You’re named to Obama’s Export Council, Disney’s stock rises 4.5% in a market rally, you’re hanging in Sun Valley with your fellow masters of the media universe and suddenly …

… a jury goes and spoils it all by awarding $269.2 million of Disney treasure to Celador International, the British creator of “Who Wants To Be a Millionaire.”

The reason: there was something those nine men and women didn’t like about the shell games going on down in accounting. That was the basis for a rare and stunning win by a Hollywood underdog — and one that could tip the scales of showbiz contract justice.

“It’s a game-changer,” entertainment lawyer Stanton Stein told TheWrap, “a total game-changer for the way media conglomerates self-deal.”

Self-dealing – or vertical integration as it’s also known — was at the heart of Celador’s case against the Disney TV family of companies. Celador first sued in 2004, claiming that Disney, ABC, Buena Vista and Valleycrest Productions constructed a series of slippery deals and secret arrangements that hid hundreds of millions in revenues.

Stein, who settled with Disney on behalf of “Home Improvement” creators Wind Dancer Productions and worked Celador’s case for several years, says Wednesday's verdict will encourage profit participants to seek redress if they feel they’ve been wronged.

That was certainly the case with Celador vs. Disney, which has vowed to appeal.

“Disney is an absolute giant and we are a tiny little minnow,” Celador CEO Paul Smith said Wednesday, hours after the verdict was read. “I don't think they believed a small independent producer would go after them and indeed be so determined.”

The result will be expensive for Disney. Considering that the case has been in the courts since 2004, ending with the nearly five-week trial in Riverside, it already has been. And it has to be just a little embarrassing for Iger & co., too, since the CEO coolly took the stand to defend Disney’s honor.

“Thanks to ‘Toy Story,’ Disney has done great this summer,” a NYC-based market analyst said to TheWrap, “but the kind of money the jury awarded Celador today isn’t something you can hide on the books.”

Celador certainly got the low end of what it sought — $279 to $395 million was the range – and slogged through six years of wrangling, dozens of witnesses over four weeks of testimony and three days of deliberations to get it. 

One MVP candidate had to be former Disney CEO Michael Eisner. Though he was on the witness list for weeks, he was absent when his day came, away in Italy on business. So the judge allowed Celador lawyers to read Eisner’s over-the-moon emails about bringing “Millionaire” to ABC, and how rich it would make them all.

At one point he wrote to his top men: ““We own it and it costs almost nothing … sometimes the entertainment business is just wonderful.”

You wouldn’t have read that sentence had Eisner kept his date with the court.

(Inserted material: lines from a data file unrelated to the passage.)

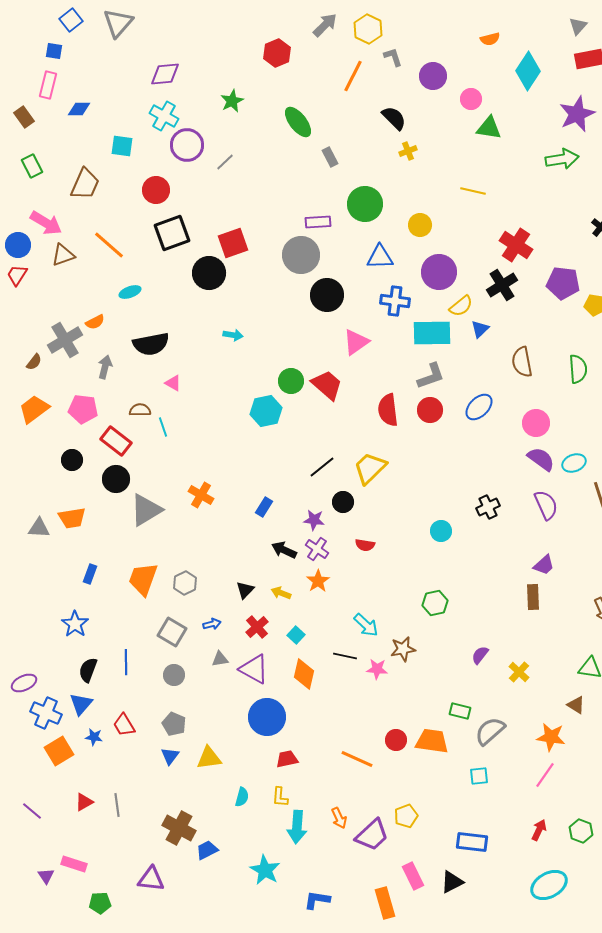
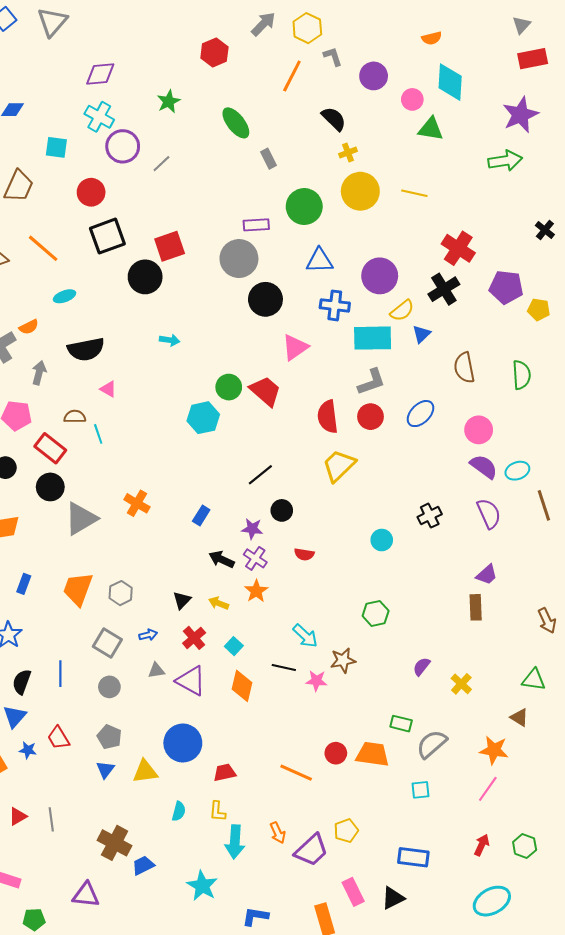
cyan diamond: (528, 71) -> (450, 82), moved, turned -30
yellow circle: (420, 225) -> (360, 191), moved, size x1.6
yellow trapezoid: (370, 468) -> (339, 466), moved
blue circle: (267, 717) -> (183, 743), moved

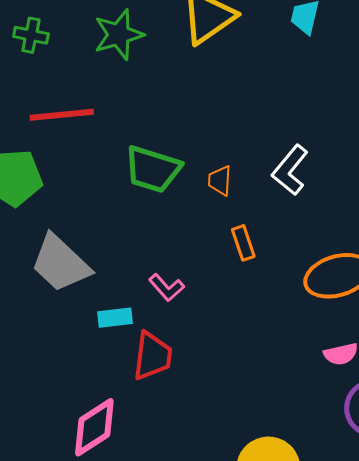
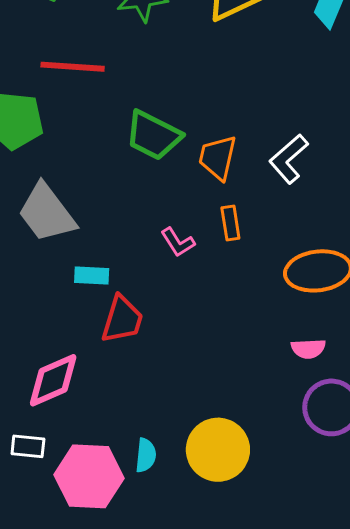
orange trapezoid: (220, 181) -> (218, 158), size x1.5
pink L-shape: (167, 287) -> (178, 242), moved

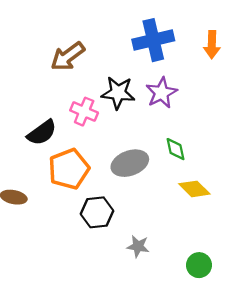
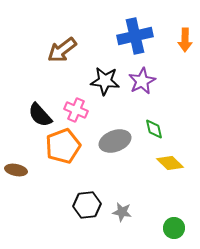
pink cross: (84, 112) -> (76, 110), moved
black semicircle: (42, 133) -> (40, 115), turned 84
black hexagon: (97, 212) -> (87, 205), moved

In fact, there’s a certain populist tinge that colors this win for Celador, which never drew a smoking gun. It was more subtle and technical than that; a case shaded with themes of fairness and forthrightness.

After the verdict was delivered and the courtroom mostly cleared, one member of the jury remarked that Disney’s doings “just didn’t feel ‘right.’”

Does anything ever feel right about a Hollywood profit-share deal?